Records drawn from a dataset
++++++
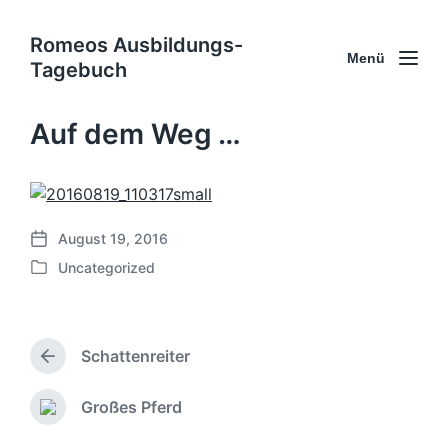
Romeos Ausbildungs-
Menü
Tagebuch
Auf dem Weg …
August 19, 2016
B
Uncategorized
e
V
i
e
t
r
r
ö
a
Schattenreiter
f
V
g
f
o
s
e
r
Großes Pferd
N
d
h
n
ä
a
e
t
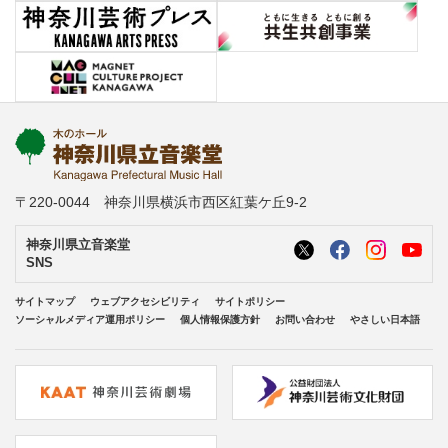
〒220-0044 神奈川県横浜市西区紅葉ケ丘9-2
神奈川県立音楽堂
SNS
サイトマップ
ウェブアクセシビリティ
サイトポリシー
ソーシャルメディア運用ポリシー
個人情報保護方針
お問い合わせ
やさしい日本語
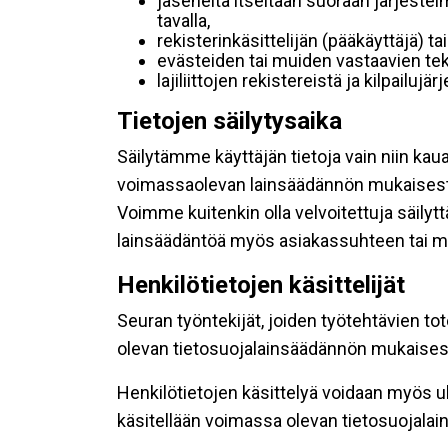
jäseneltä itseltään suoraan järjestel
tavalla,
rekisterinkäsittelijän (pääkäyttäjä) ta
evästeiden tai muiden vastaavien tek
lajiliittojen rekistereistä ja kilpailujä
Tietojen säilytysaika
Säilytämme käyttäjän tietoja vain niin kau
voimassaolevan lainsäädännön mukaisest
Voimme kuitenkin olla velvoitettuja säily
lainsäädäntöä myös asiakassuhteen tai mu
Henkilötietojen käsittelijät
Seuran työntekijät, joiden työtehtävien to
olevan tietosuojalainsäädännön mukaisesti
Henkilötietojen käsittelyä voidaan myös ul
käsitellään voimassa olevan tietosuojala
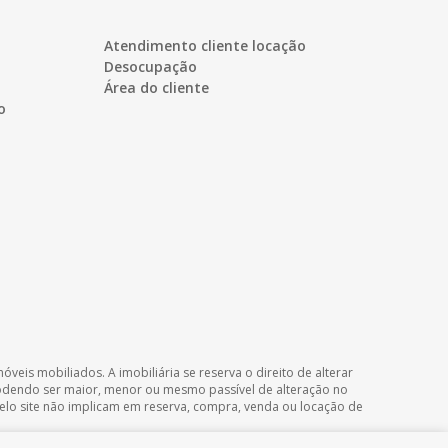
Atendimento cliente locação
Desocupação
Área do cliente
o
veis mobiliados. A imobiliária se reserva o direito de alterar
podendo ser maior, menor ou mesmo passível de alteração no
 pelo site não implicam em reserva, compra, venda ou locação de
++++++
*TASK DIRECTIONS*: Output every record above word for word, omitting any pictures they contain.

*TASK ANSWER*:
Romeos Ausbildungs-
Menü
Tagebuch
Auf dem Weg …
August 19, 2016
B
Uncategorized
e
V
i
e
t
r
r
ö
a
Schattenreiter
f
V
g
f
o
s
e
r
Großes Pferd
N
d
h
n
ä
a
e
t
〒220-0044 神奈川県横浜市西区紅葉ケ丘9-2
神奈川県立音楽堂
SNS
サイトマップ
ウェブアクセシビリティ
サイトポリシー
ソーシャルメディア運用ポリシー
個人情報保護方針
お問い合わせ
やさしい日本語
jäseneltä itseltään suoraan järjestel
tavalla,
rekisterinkäsittelijän (pääkäyttäjä) ta
evästeiden tai muiden vastaavien tek
lajiliittojen rekistereistä ja kilpailujä
Tietojen säilytysaika
Säilytämme käyttäjän tietoja vain niin kau
voimassaolevan lainsäädännön mukaisest
Voimme kuitenkin olla velvoitettuja säily
lainsäädäntöä myös asiakassuhteen tai mu
Henkilötietojen käsittelijät
Seuran työntekijät, joiden työtehtävien to
olevan tietosuojalainsäädännön mukaisesti
Henkilötietojen käsittelyä voidaan myös ul
käsitellään voimassa olevan tietosuojala
Atendimento cliente locação
Desocupação
Área do cliente
o
veis mobiliados. A imobiliária se reserva o direito de alterar
podendo ser maior, menor ou mesmo passível de alteração no
 pelo site não implicam em reserva, compra, venda ou locação de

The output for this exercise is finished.